Following their explanation of the derivatives rules in Canada, they provide an example of someone buying gold from an online platform in a way that hasn't to-date been considered a securities transaction:

"The meaning of “delivery” for crypto assets is an area which needs further explanation. This is best illustrated by comparing a crypto asset (like bitcoin) to a traditional commodity (like gold). If a client buys gold from an online platform, and that gold is:

• delivered (within a reasonable time frame) to a client approved vault;

• the client has first rights (and legal title) to the specific quantity of gold he/she just purchased

which is now being held in that vault;

• (and further evidence of legal title is demonstrated by segregation of the client’s gold from the

firm’s own assets and routine third-party audits of the vault to ensure physical existence of such gold),

then the gold has met the delivery requirement such that it is clearly a commodity and securities legislation does not apply."

Bitvo

Bitvo is a Canadian crypto exchange based out of Alberta. Bitvo's comment explains why cryptocurrency exchanges (everywhere) don't do immediate delivery to external wallets as the only, or even the default, choice, but they do always have a way of withdrawing if users would like to (and when they would like to):

"By requiring actual delivery of crypto assets on completion of each trade without the off-chain option, this would create logistical challenges, timing delays and increased costs as it relates to cryptocurrency-to-cryptocurrency trades as there may be discrepancies in timing of verification on the respective distributed ledger protocol underlying such transfer and the settlement of such transaction. ...
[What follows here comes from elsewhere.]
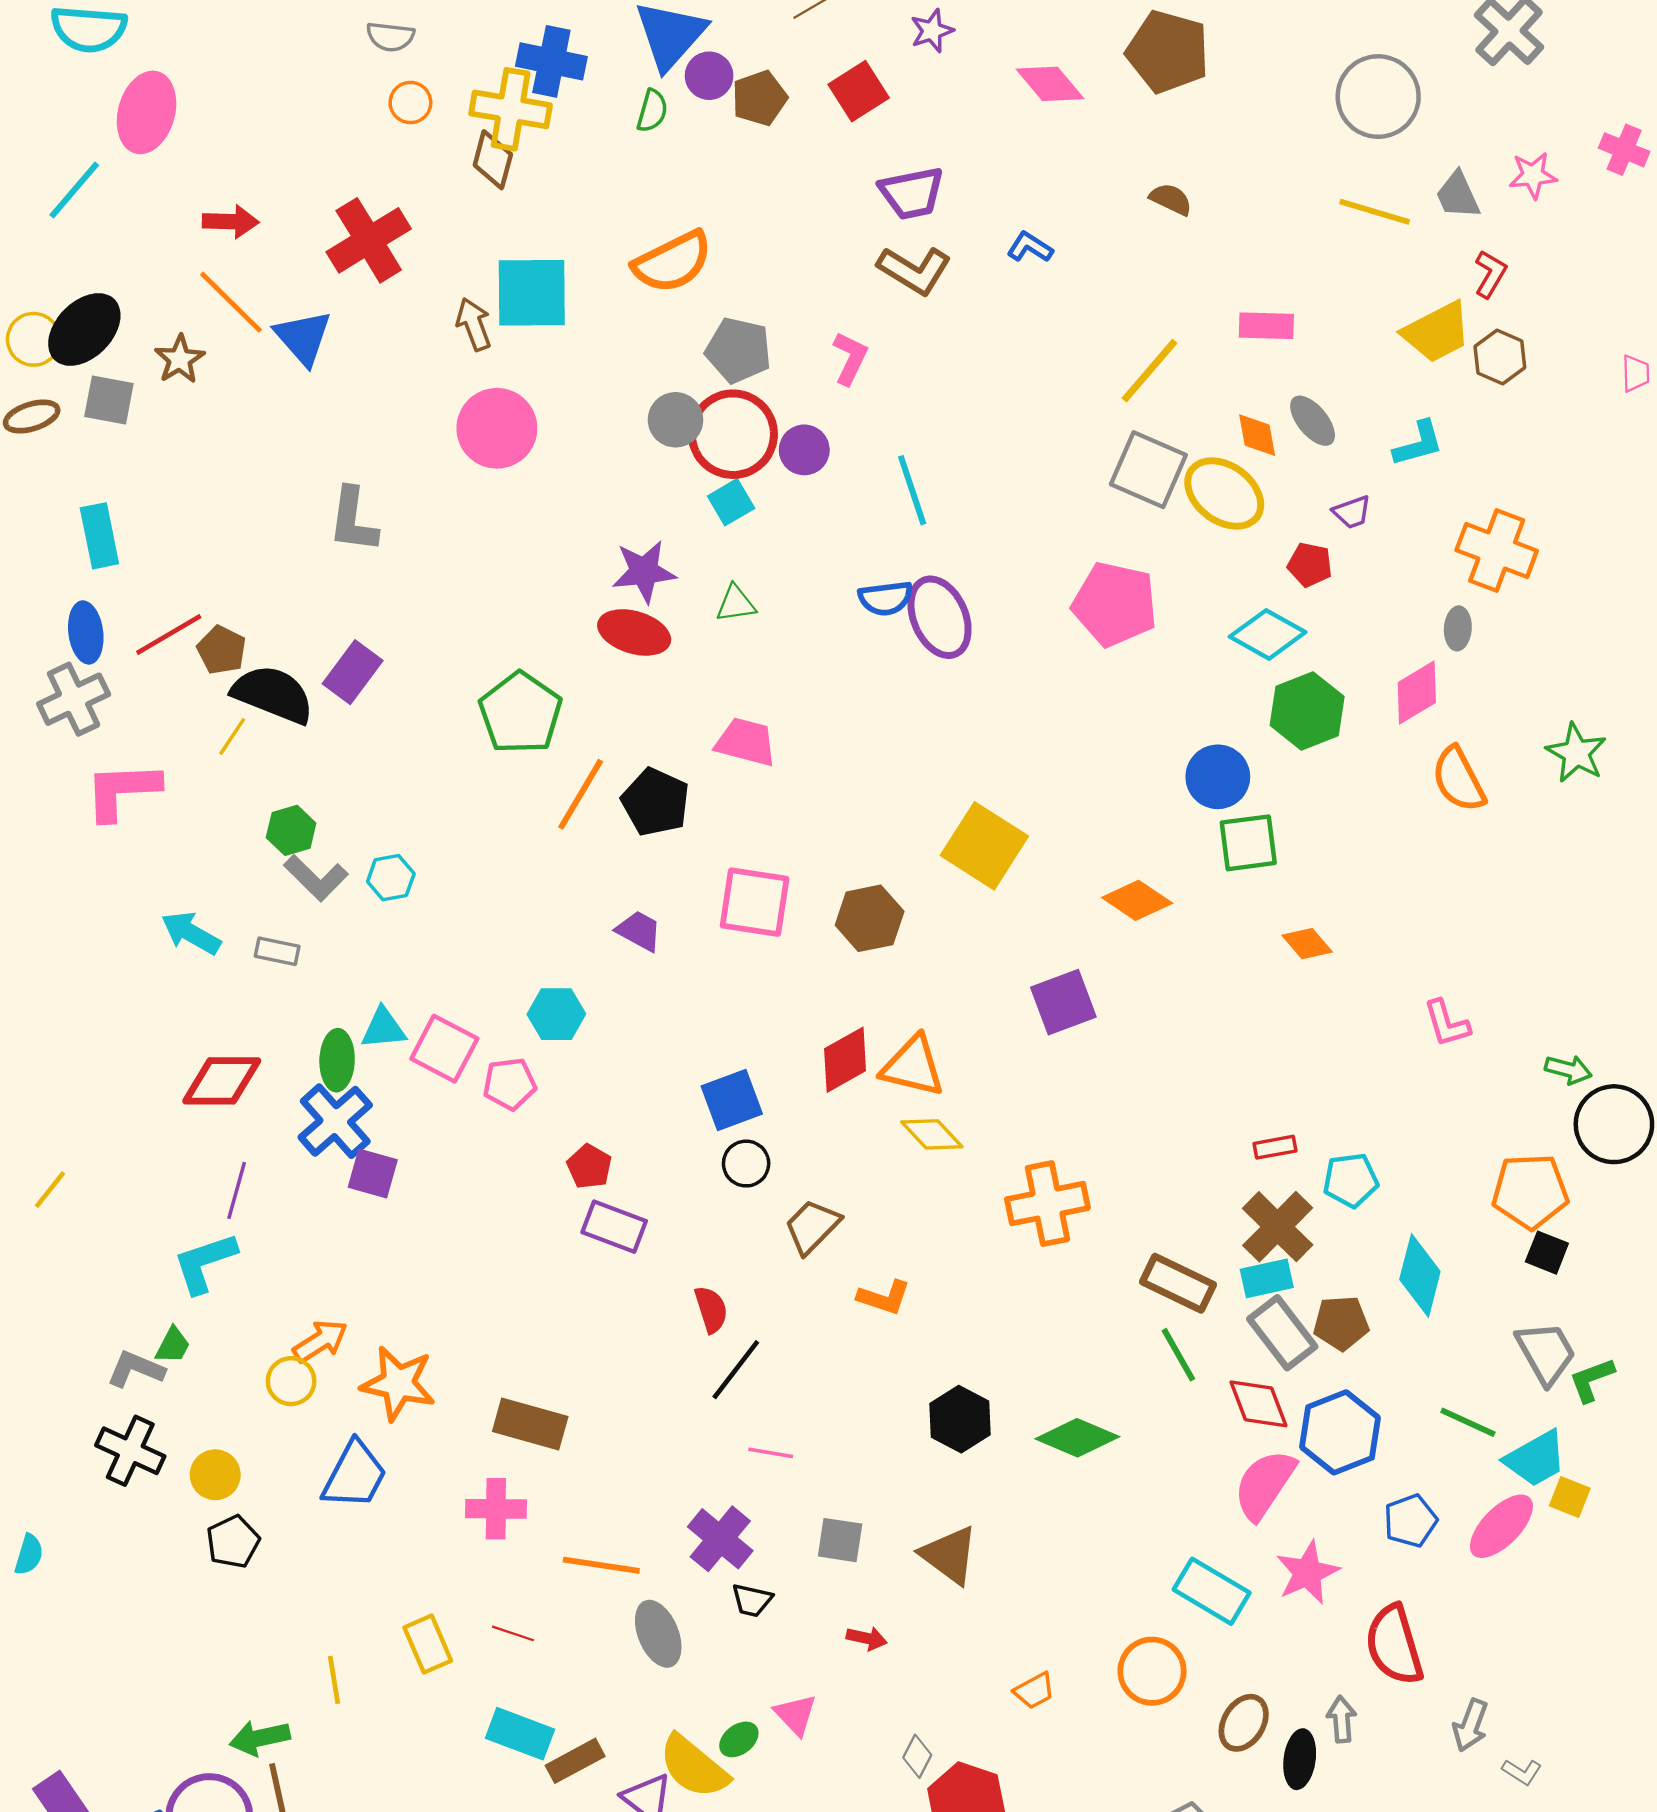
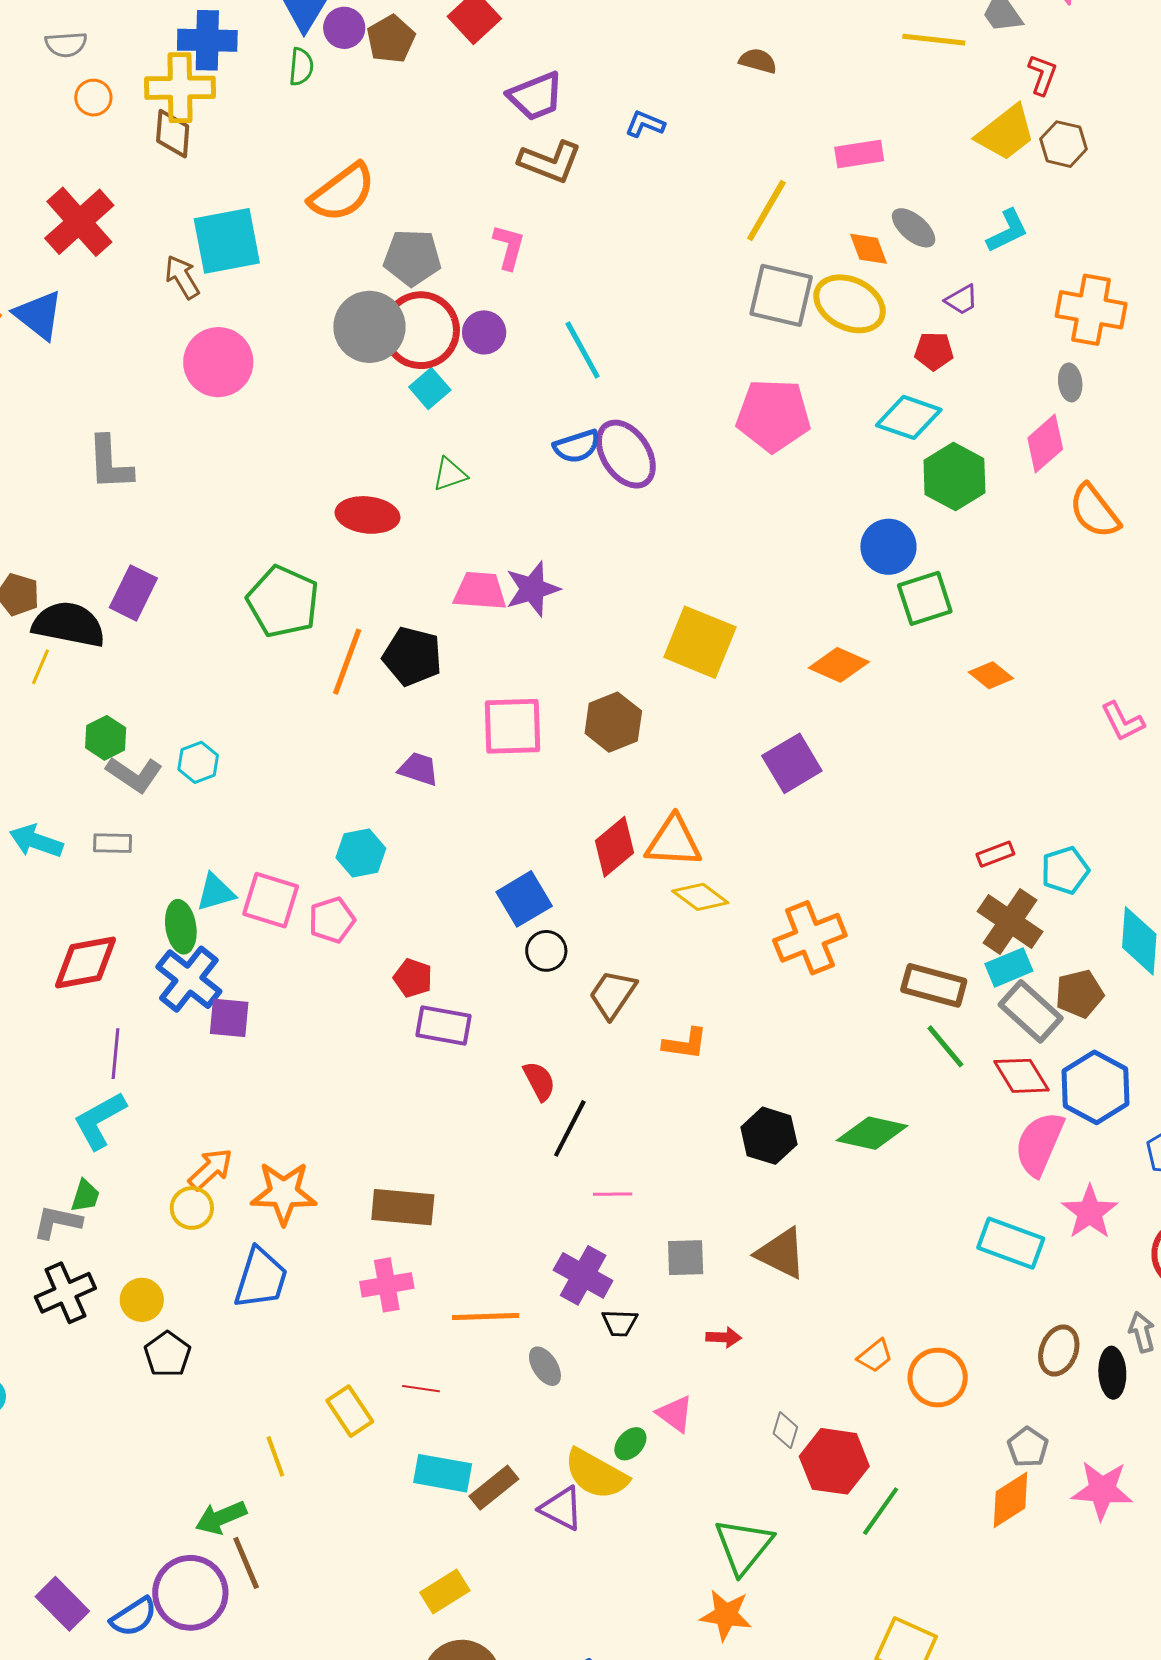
gray circle: (676, 420) -> (369, 327), size x1.5
purple star: (644, 572) -> (532, 589), moved
black cross: (130, 1451) -> (65, 1293), turned -38
gray ellipse: (658, 1634) -> (545, 1366), size x0.7
orange circle: (1152, 1671) -> (938, 1378), moved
Many participants find the current process of handling and managing their own external wallet to be cumbersome or confusing and may take a less intensive approach to the security of their cryptocurrencies than the Platform would. Such participants appreciate a third party, such as the trusted Platform through which they acquired the cryptocurrency, taking care of that element of their cryptocurrency ownership. If a participant loses his or her private key to an external wallet, the cryptocurrencies may be lost forever. If such participant loses his or her password to the Platform, he or she would be able to recover the cryptocurrencies held on such Platform. Furthermore, by not settling every transaction on the applicable blockchain, the Platform and the participants are able to avoid mining verification costs and timing delays associated with the verification of such transactions on-chain. The transaction can occur in real-time and the participant can have the peace of mind that the trade occurred immediately exactly on the terms contemplated."

Coinsquare

Coinsquare is one of Canada's largest cryptocurrency exchanges. Their comment explains why there are delays involved in delivery and how AML laws may even be the source of delays:

"There is no specific challenge associated with the transfer of crypto-assets from a Platform to a third-party wallet. However, “centralized” Platforms and OTC desks (albeit on a short term basis) must custody the crypto-assets or have an intermediary custody the crypto-assets to ensure each participant has sufficient funds to execute on a specific trade. Most, if not all Platforms have the ability to facilitate the actual delivery of crypto-assets to a participant’s wallet relatively quickly after a trade has been executed (however, note that crypto-assets may be temporarily withheld by a Platform in order to comply with anti-money laundering or Know Your Customer laws). The main benefit to participants of storing their crypto-assets on a Platform is that they do not have to manage their own wallet, which would require them to be responsible for storing their own private keys. We believe that the tendency for participants to keep assets on a Platform is rooted in convenience, particularly for frequent traders that are impacted by high confirmation times and mining/transaction fees associated with “on-chain” transactions and for participants who lack the technological savvy."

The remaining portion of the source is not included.